• **Required work**
Nothing but the lines holding the string "điện" should appear in the answer. Copy them from the entries.

*** Data listing ***

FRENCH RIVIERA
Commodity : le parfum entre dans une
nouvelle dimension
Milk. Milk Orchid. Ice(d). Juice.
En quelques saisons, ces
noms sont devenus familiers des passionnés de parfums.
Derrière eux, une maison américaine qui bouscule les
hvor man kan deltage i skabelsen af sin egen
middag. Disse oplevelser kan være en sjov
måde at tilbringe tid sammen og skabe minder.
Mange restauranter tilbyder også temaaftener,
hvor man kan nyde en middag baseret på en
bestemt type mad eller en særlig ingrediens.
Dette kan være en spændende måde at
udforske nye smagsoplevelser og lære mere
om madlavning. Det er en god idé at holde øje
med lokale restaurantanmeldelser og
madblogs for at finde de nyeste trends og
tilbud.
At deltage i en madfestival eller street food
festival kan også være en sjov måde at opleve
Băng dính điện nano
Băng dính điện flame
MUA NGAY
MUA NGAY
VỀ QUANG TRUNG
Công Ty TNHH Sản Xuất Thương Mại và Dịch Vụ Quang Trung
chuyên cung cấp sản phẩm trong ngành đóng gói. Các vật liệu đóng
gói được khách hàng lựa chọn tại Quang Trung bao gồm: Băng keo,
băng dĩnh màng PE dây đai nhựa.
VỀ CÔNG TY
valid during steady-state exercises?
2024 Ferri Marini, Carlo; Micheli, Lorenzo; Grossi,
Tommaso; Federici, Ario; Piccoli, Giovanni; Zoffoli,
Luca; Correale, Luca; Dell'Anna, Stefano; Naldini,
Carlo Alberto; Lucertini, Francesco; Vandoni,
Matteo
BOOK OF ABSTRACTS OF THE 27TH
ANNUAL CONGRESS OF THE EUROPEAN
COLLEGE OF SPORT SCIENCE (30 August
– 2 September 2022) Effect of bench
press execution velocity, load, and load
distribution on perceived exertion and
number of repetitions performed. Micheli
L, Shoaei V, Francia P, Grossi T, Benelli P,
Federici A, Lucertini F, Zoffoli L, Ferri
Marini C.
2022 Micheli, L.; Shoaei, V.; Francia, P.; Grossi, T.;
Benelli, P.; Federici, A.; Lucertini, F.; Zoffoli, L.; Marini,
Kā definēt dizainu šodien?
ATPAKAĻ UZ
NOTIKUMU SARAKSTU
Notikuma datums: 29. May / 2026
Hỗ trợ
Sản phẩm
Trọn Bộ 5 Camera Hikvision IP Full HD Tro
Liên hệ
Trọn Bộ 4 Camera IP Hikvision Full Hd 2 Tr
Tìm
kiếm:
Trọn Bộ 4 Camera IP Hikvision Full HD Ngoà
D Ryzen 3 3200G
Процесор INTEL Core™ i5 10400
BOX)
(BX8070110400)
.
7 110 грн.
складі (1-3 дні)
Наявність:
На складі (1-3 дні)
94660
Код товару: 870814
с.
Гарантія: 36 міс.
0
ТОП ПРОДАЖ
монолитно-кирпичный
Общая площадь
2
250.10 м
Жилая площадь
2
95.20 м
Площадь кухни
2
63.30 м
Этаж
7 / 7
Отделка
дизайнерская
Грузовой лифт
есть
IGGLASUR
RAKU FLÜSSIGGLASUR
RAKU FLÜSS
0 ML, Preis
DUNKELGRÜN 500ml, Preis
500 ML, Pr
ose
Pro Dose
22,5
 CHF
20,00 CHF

*** End of Data listing ***

• **Result of the exercise**
Băng dính điện nano
Băng dính điện flame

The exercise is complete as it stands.